I do not want to get on to the welfare state today, but it is one issue that made me join the Conservative party. I come from a fairly agnostic political space, which, I am afraid, is where the majority of this country comes from. Members may think that everybody is fascinated with politics, but I can assure them that they are not. The majority are agnostic. We had a welfare state that sapped the ambition from millions and millions of young people in this country by making them better off when they were out of work and on benefits than when they were in work. At least we on the Conservative Benches had the courage to try to correct that injustice in this country. That simply will not happen under Labour, which has been bribing people for votes for as long as I can remember. [Hon. Members: Shame!] Believe me, I feel no shame. [Interruption.] Opposition Members can shout at me as much as they want, but I feel no shame when they call that out.

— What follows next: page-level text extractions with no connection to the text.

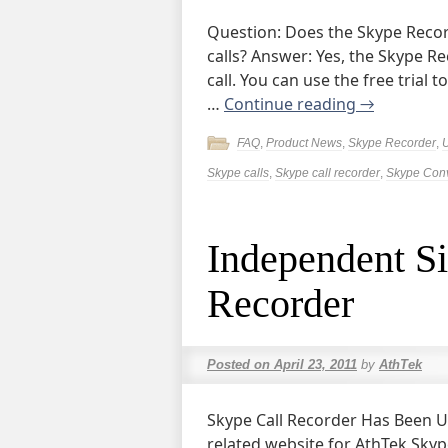
Question: Does the Skype Reco
calls? Answer: Yes, the Skype R
call. You can use the free trial 
…
Continue reading
→
FAQ
,
Product News
,
Skype Recorder
,
Skype calls
,
Skype call recorder
,
Skype Conv
Independent S
Recorder
Posted on
April 23, 2011
by
AthTek
Skype Call Recorder Has Been U
related website for AthTek Skype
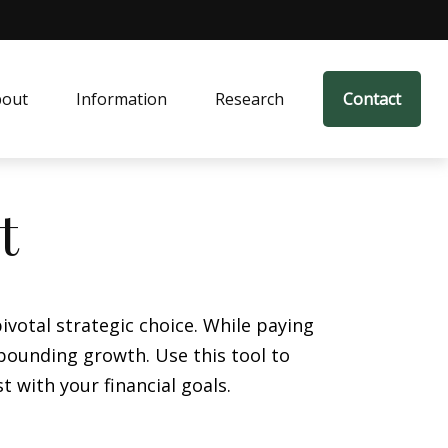
bout
Information
Research
Contact
t
votal strategic choice. While paying
pounding growth. Use this tool to
with your financial goals.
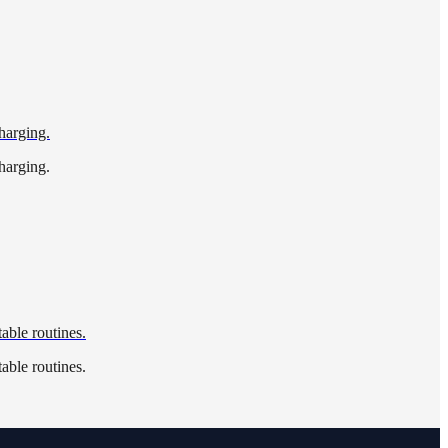
harging.
harging.
able routines.
able routines.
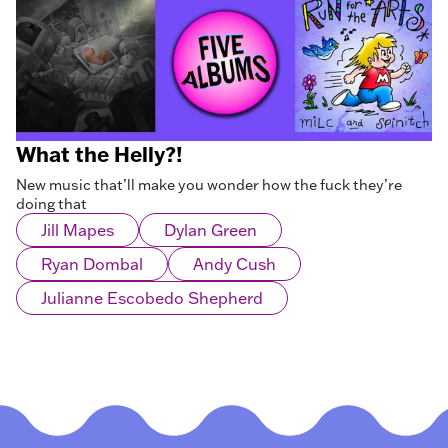
What the Helly?!
New music that’ll make you wonder how the fuck they’re
doing that
Jill Mapes
Dylan Green
Ryan Dombal
Andy Cush
Julianne Escobedo Shepherd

We must do better though; everybody gets that. We must work together better and come together under one banner. We need a different approach. Nobody should misunderstand that. I say to the Prime Minister that she cannot keep doing the same thing and expect different results. She must change course, and we must meet the challenge. Politics is changing. We can ride on the front of that wave, crafting something that we can work with, producing policies that then change the lives of those people whom we come to work for, or we can laugh and sneer at it and be changed by events. We must change with politics. It is an exciting time. We should see Brexit for the opportunity that it is, not the hospital pass that some would make us think it is. It is an opportunity. Let us seize that opportunity and change the country.